* Collection entries
══════
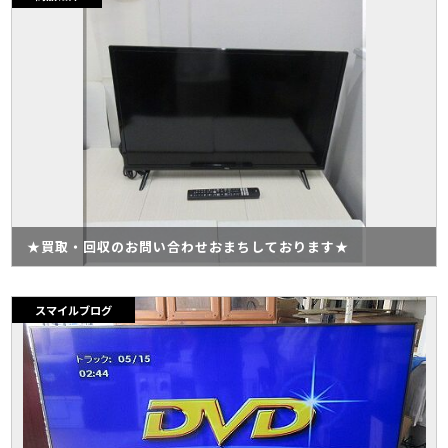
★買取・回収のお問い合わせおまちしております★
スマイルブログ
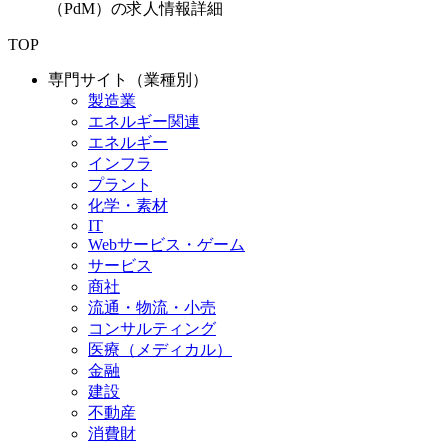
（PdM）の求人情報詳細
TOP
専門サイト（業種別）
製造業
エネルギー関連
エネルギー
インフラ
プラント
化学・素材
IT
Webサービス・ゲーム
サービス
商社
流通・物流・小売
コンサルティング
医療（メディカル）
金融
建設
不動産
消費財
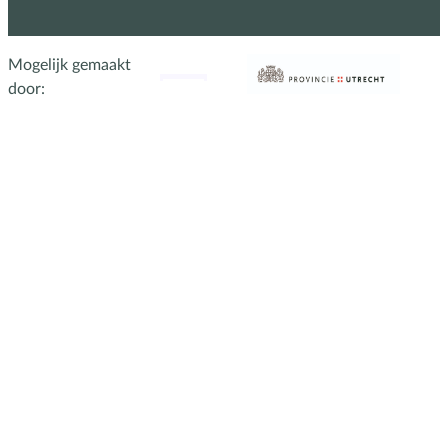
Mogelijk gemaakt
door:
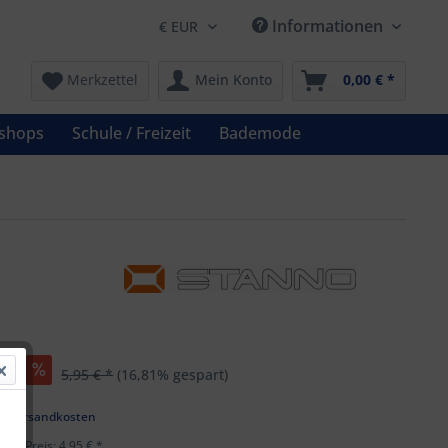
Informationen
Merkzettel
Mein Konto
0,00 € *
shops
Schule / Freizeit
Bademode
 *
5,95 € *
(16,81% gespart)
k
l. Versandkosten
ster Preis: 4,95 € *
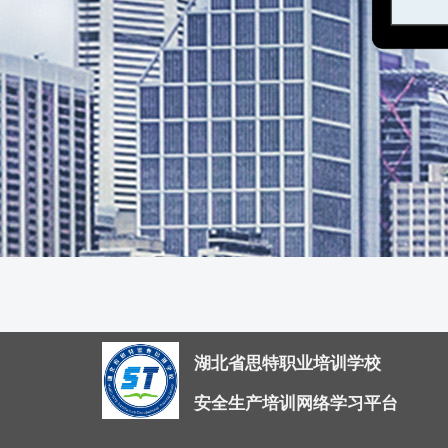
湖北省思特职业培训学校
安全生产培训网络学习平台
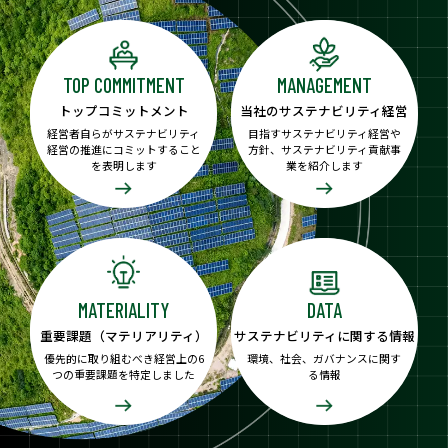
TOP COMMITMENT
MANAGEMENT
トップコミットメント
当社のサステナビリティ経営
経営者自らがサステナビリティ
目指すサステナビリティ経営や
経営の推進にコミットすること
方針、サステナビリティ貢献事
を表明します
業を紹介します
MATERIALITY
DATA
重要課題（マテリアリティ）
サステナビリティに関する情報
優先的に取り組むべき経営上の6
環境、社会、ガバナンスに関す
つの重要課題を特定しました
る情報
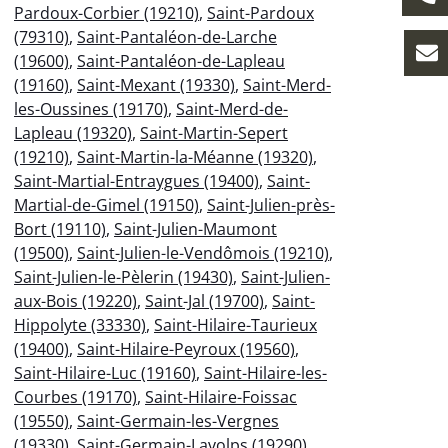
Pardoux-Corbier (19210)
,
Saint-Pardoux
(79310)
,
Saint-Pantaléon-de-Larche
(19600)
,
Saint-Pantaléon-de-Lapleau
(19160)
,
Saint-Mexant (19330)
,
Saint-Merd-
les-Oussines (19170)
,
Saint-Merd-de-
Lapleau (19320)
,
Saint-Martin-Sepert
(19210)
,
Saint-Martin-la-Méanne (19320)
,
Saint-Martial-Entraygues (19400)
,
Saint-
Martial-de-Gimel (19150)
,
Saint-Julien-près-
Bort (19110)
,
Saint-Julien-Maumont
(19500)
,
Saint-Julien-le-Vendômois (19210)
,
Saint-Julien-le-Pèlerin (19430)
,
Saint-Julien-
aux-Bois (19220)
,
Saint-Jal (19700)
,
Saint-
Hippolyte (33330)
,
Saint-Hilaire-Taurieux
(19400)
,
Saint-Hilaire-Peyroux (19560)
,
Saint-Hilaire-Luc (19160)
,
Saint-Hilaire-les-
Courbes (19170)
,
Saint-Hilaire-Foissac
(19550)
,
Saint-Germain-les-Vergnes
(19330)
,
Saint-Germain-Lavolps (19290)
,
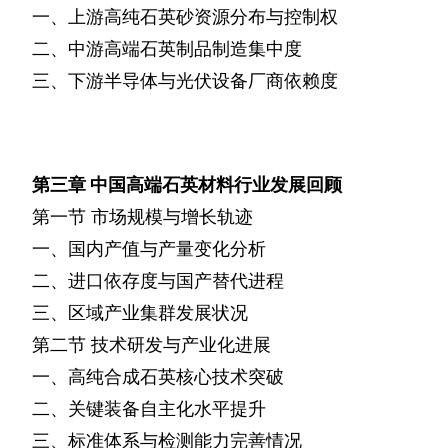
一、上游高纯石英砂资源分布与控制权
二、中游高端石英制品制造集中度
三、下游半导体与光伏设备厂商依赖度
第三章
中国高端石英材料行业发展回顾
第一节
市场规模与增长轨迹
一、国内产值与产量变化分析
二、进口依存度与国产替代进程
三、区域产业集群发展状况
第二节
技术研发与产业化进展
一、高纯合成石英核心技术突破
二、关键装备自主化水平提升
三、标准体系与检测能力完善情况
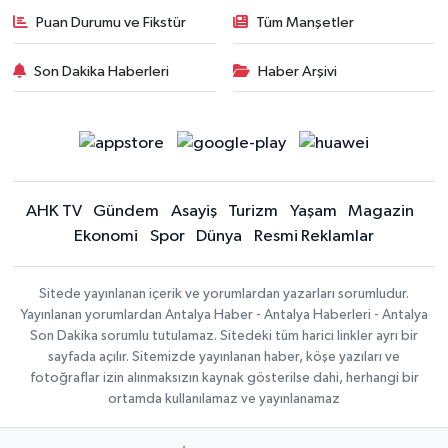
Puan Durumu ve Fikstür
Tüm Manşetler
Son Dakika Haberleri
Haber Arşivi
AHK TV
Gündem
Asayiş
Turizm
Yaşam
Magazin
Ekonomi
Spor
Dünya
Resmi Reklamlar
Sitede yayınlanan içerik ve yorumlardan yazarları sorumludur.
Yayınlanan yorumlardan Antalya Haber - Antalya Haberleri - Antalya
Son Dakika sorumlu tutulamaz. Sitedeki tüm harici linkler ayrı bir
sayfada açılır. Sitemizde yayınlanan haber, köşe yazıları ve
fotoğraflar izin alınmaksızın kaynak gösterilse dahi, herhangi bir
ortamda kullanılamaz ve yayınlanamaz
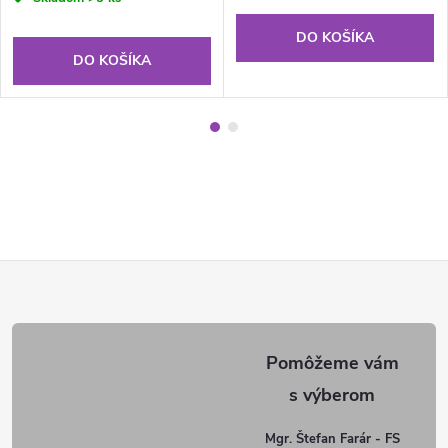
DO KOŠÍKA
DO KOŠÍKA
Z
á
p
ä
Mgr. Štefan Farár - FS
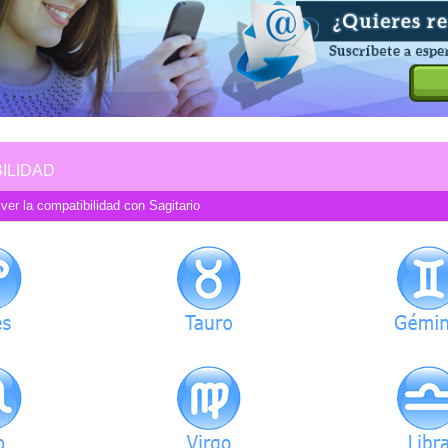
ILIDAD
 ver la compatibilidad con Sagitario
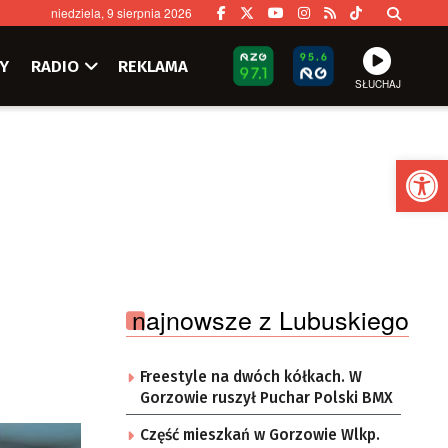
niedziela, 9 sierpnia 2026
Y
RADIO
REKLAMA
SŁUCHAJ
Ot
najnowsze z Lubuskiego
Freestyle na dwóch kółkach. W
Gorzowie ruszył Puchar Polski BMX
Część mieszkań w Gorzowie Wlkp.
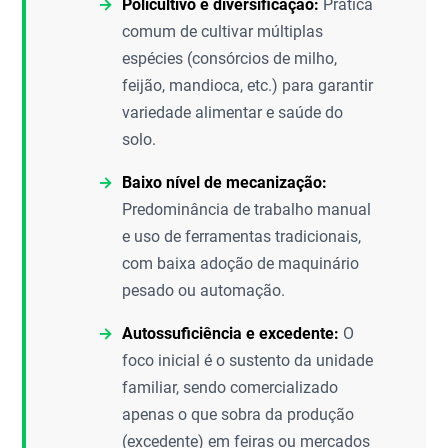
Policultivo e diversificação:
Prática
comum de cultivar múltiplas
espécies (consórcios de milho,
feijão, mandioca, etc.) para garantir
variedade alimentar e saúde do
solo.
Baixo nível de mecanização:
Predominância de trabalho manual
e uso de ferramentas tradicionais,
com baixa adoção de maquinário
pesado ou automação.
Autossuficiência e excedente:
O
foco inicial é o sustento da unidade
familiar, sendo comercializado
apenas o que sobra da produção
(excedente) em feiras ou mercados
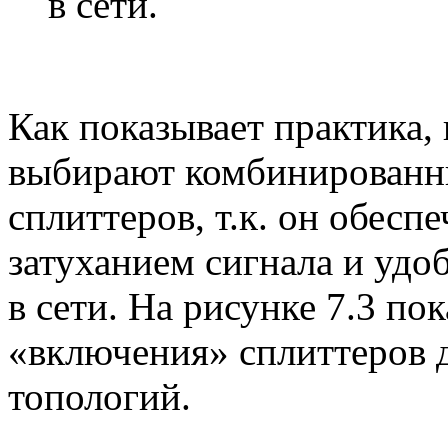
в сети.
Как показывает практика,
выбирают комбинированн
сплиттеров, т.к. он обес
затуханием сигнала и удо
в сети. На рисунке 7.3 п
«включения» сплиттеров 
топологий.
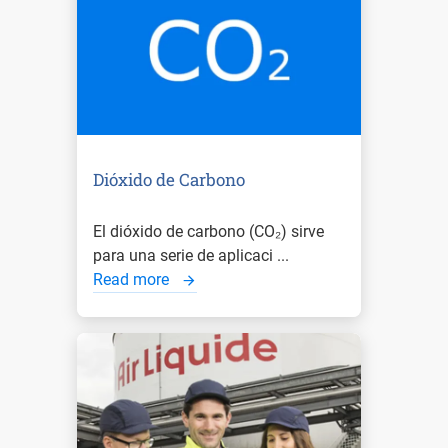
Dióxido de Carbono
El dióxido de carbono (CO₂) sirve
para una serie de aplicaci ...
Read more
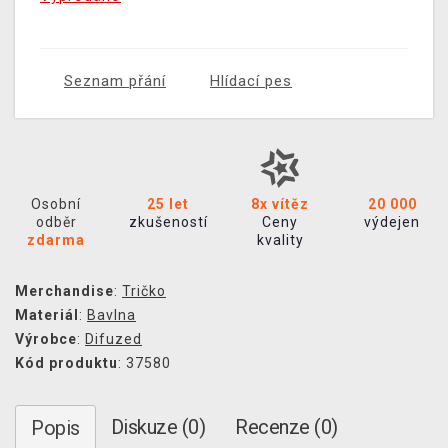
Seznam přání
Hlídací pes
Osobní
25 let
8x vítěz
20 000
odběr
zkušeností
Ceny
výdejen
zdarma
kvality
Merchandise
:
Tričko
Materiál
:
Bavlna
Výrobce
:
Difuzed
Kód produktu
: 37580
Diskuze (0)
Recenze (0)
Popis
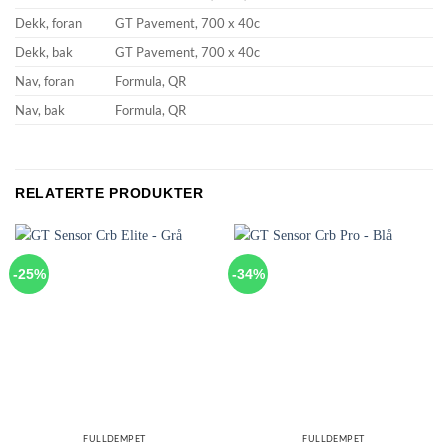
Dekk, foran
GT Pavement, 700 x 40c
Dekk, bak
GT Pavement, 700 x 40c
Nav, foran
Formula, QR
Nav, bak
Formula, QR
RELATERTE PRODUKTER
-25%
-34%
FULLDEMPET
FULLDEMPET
══════
* WHAT IS BEING ASKED
Scan the records above for the string "сплиттеров", then report every line that contains it.

* YOUR SOLUTION
сплиттеров, т.к. он обес
«включения» сплиттеров 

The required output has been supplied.